CAP advisors are male and female associate professors or professors who have demonstrated interest in supporting the success of women in medicine. Many have a strong record of successful mentorship of junior faculty as well. Advisees are female assistant professors, instructors, or fellows desiring academic promotion. After reviewing curricula vitae and detailed application questionnaires, CAP leadership matches 20–30 advisee–advisor pairs annually based on similarities in career path (e.g., research, education), professional focus (e.g., women’s health, HIV), and identified needs (advisee) and expertise (advisor) in career development (e.g., K-to-R transition, advancement in quality improvement, enhancing teaching portfolio). To enhance the advisee’s network reach and allow for diversity of sponsorship, advisee–advisor pairs are intentionally chosen from different institutions. This matching process reflects best practices of successful sponsorship programs described in the business literature.3

Participants are expected to participate in the program for 2 years, with at least biannual contact via email or phone and at least one in-person meeting. The call for applications, program welcome letter, and in-person orientation all address expectations and responsibilities of CAP participants, and CAP leadership checks in with advisee–advisor pairs throughout the program tenure to ensure that matches are successful. CAP leadership provides further programmatic guidance during a session at SGIM’s annual meeting and by distributing articles from the business and medical literature on sponsorship and mentoring relationships throughout the year. Programmatic surveillance is conducted via institutional review board (IRB)-approved baseline and exit surveys administered to all advisees and informal mid-year surveys to all participants. The baseline and exit questionnaires include 12 questions regarding demographic characteristics, number of regional and national leadership positions held, and personal goals for CAP participation. These instruments also provide an open-ended comment section at the end.

The first CAP cohort of 23 advisee–advisor pairs completed the program in April 2015, and the second CAP cohort of 30 advisee–advisor pairs completed the program in May 2016. The fourth cohort of 27 advisee–advisor pairs has just been matched. The first cohort reported finding CAP useful for enhancing confidence in professional self-advocacy, improving curriculum vitae design, and gaining the sponsorship of a senior leader. In addition to enhanced confidence around professional self-advocacy, the second cohort reported achieving promotion to the next academic rank and expanding training or job opportunities. Comments from participants have been overwhelmingly positive.

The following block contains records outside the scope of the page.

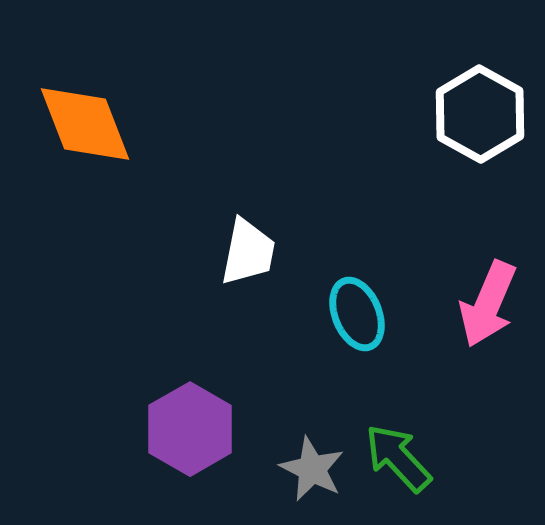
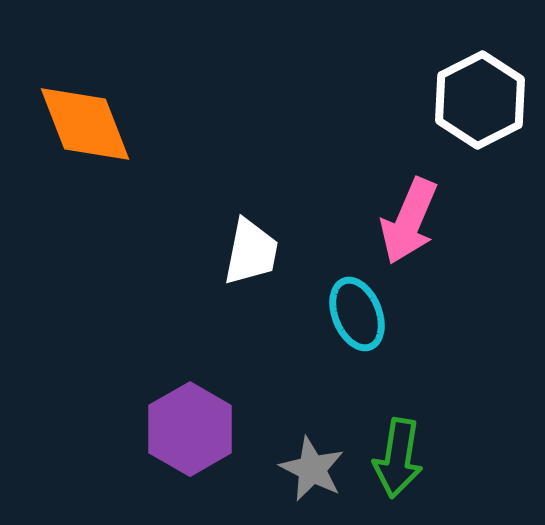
white hexagon: moved 14 px up; rotated 4 degrees clockwise
white trapezoid: moved 3 px right
pink arrow: moved 79 px left, 83 px up
green arrow: rotated 128 degrees counterclockwise
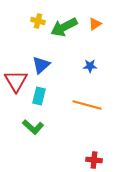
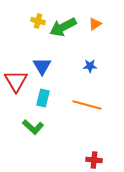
green arrow: moved 1 px left
blue triangle: moved 1 px right, 1 px down; rotated 18 degrees counterclockwise
cyan rectangle: moved 4 px right, 2 px down
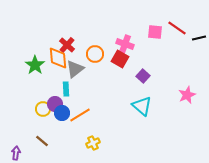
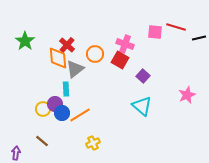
red line: moved 1 px left, 1 px up; rotated 18 degrees counterclockwise
red square: moved 1 px down
green star: moved 10 px left, 24 px up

For example, one participant reflected, “[my CAP advisor] has a wonderful ability to synthesize the information I’m giving her, get to the heart of the matter, and add key insights that have been really valuable in preparing to go up for promotion/tenure, managing an expanding research team, improving my time management, and navigating the NIH.”

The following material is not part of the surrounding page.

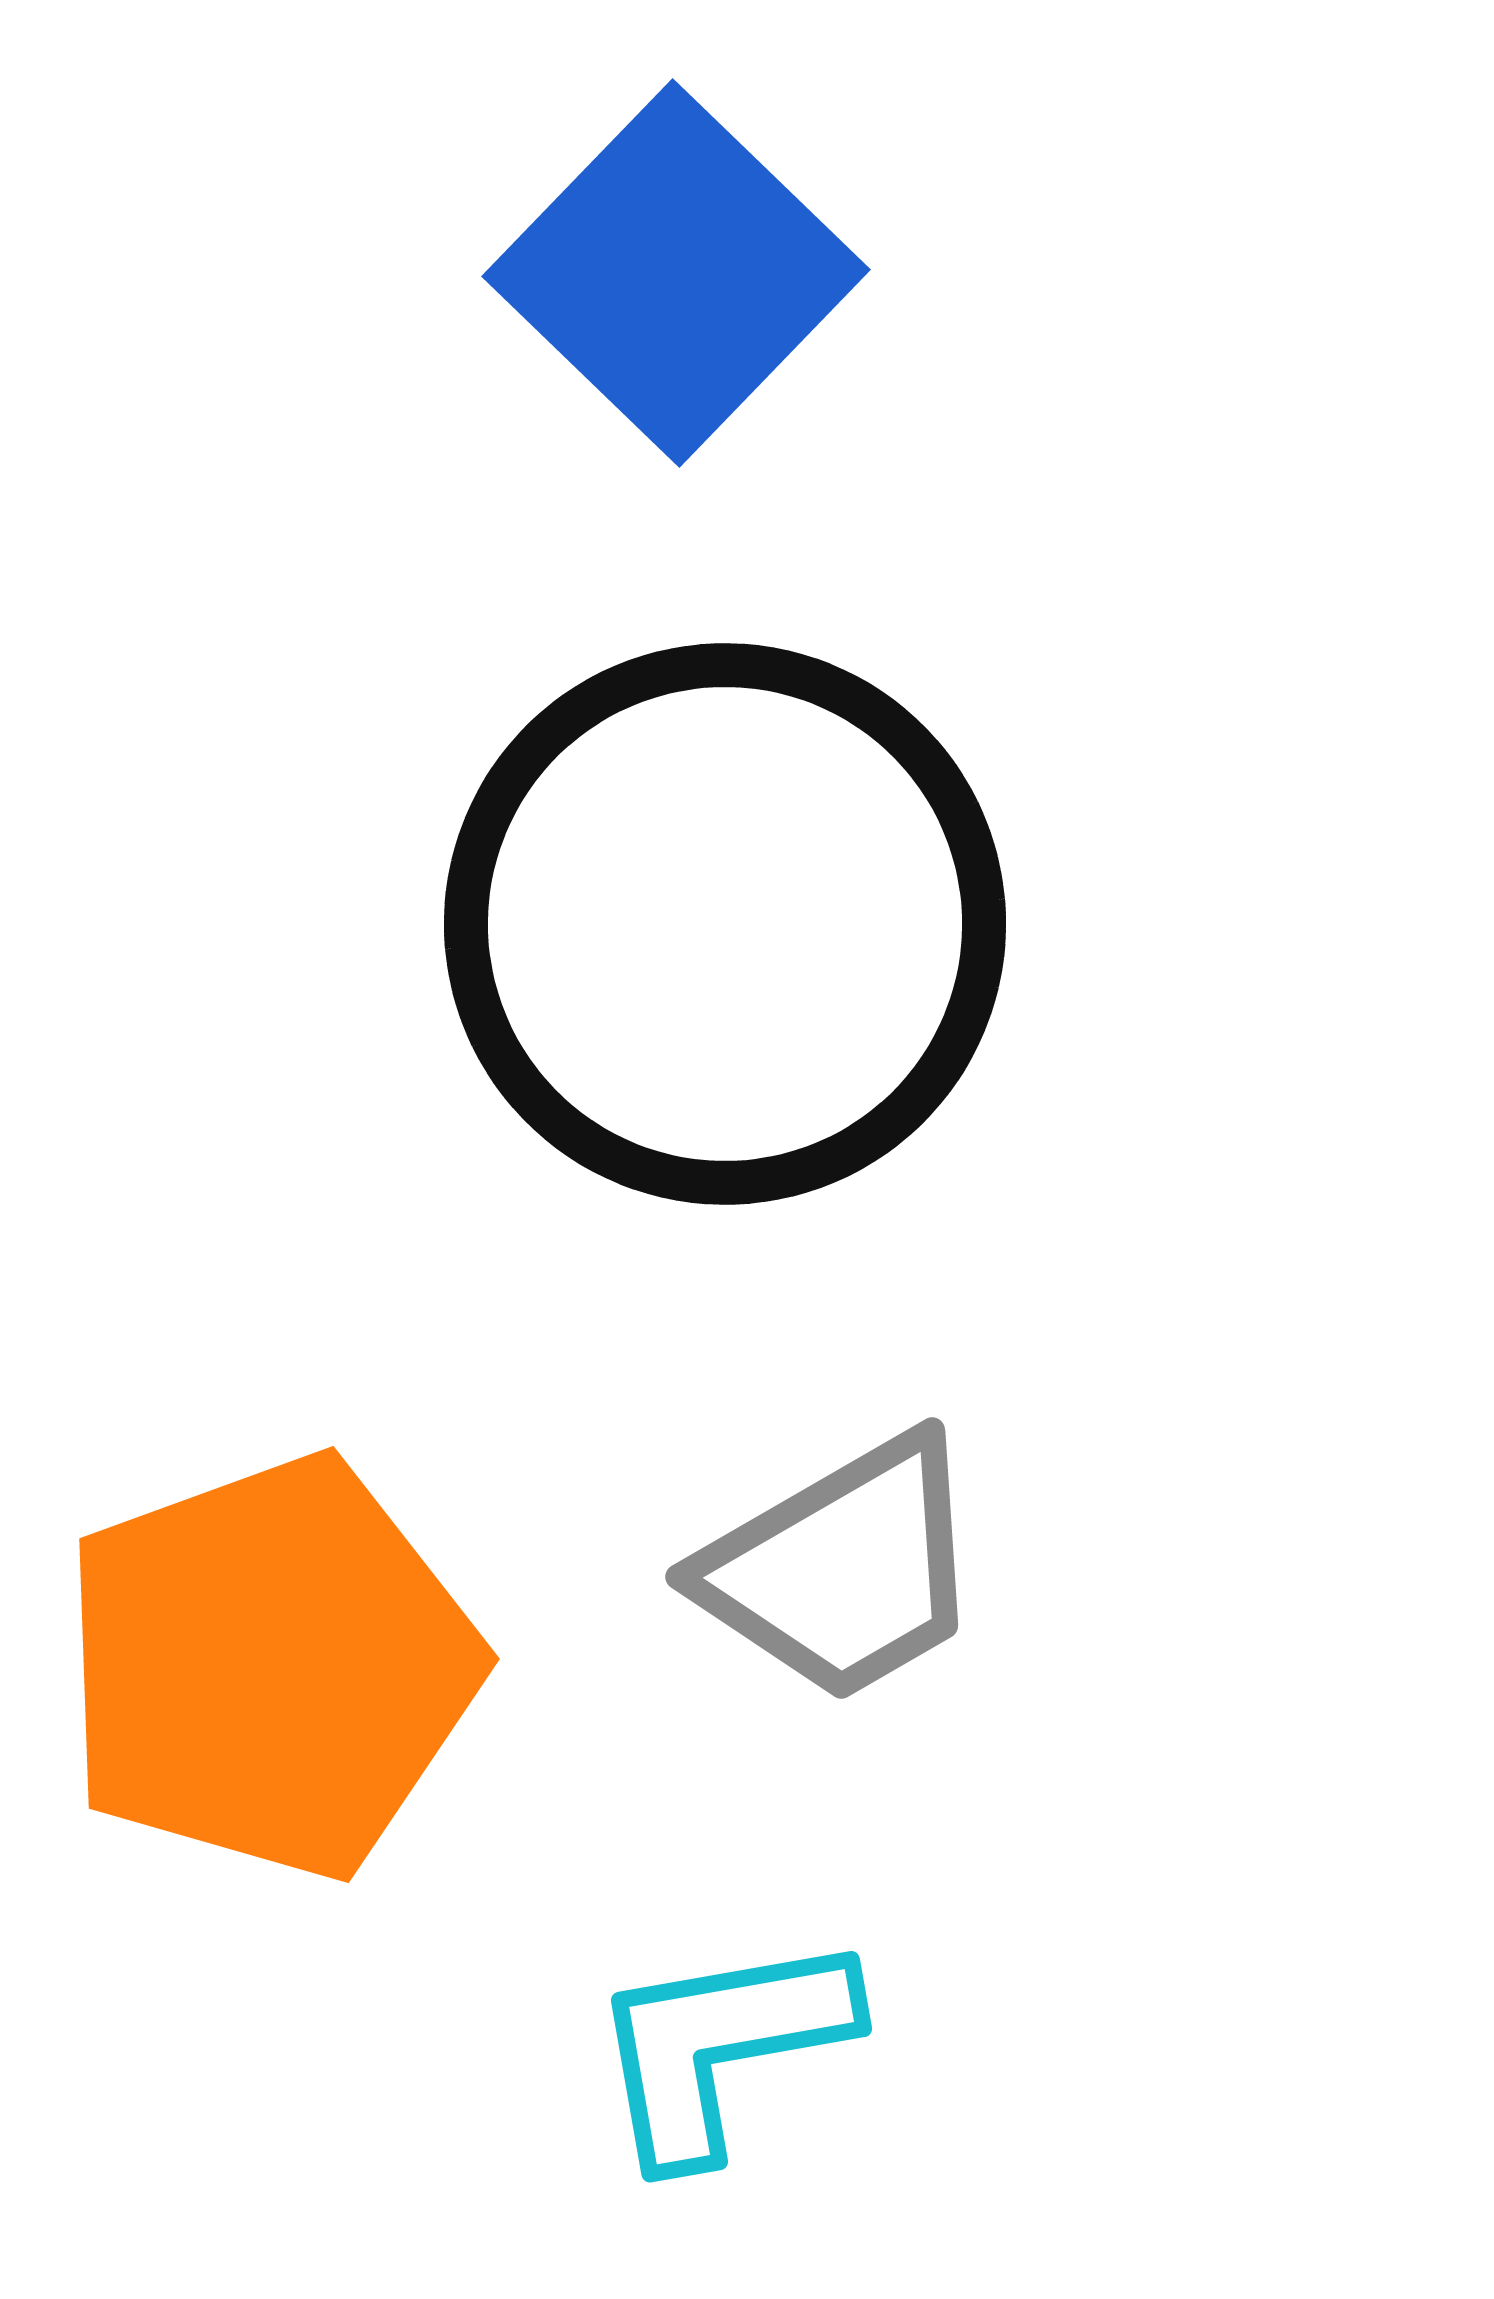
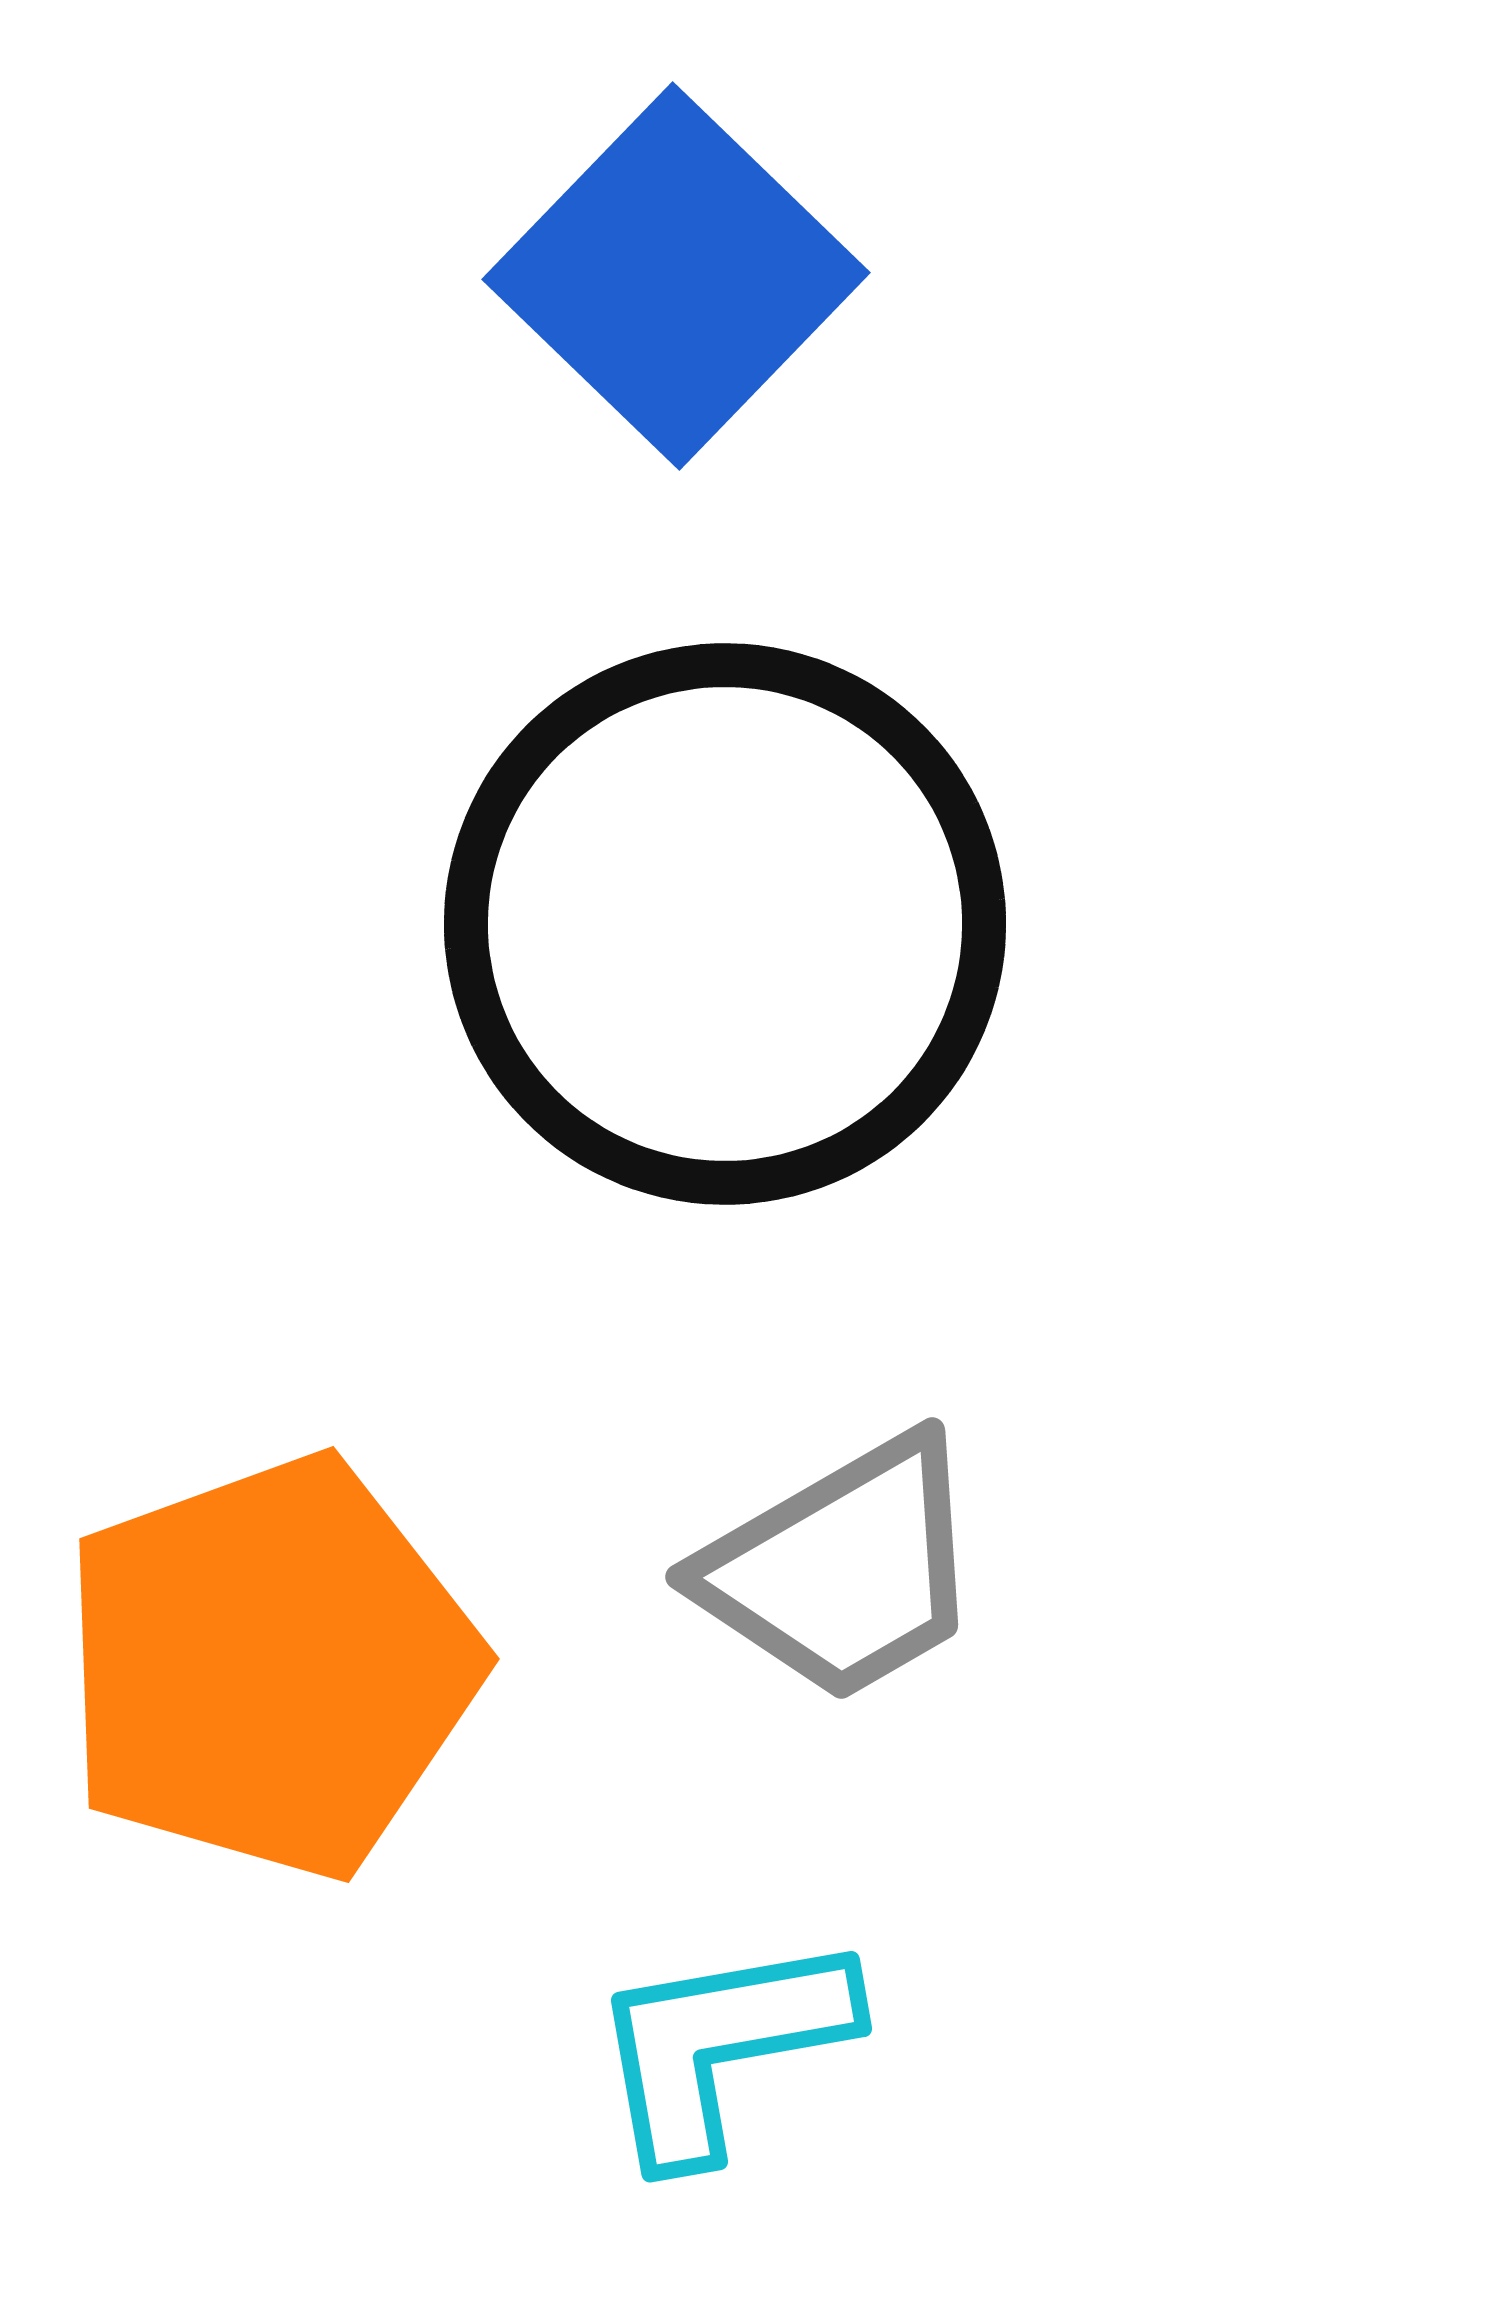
blue square: moved 3 px down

To our knowledge, SGIM’s Career Advising Program is the only national-level sponsorship program in academic medicine, and should serve as a model to support the career development of women in medicine. CAP could be easily adapted for individual institutions or other professional societies eager to cultivate the advancement of talented faculty traditionally excluded from informal professional networks. While CAP has focused specifically on academic promotion, programming could be implemented to provide access to senior leaders in order to achieve different goals (e.g., more female executives at an academic health care center, more female members of a society’s governing body). Efforts like CAP foster inclusion and spotlight talented individuals whose potential contributions to an organization may otherwise be underutilized.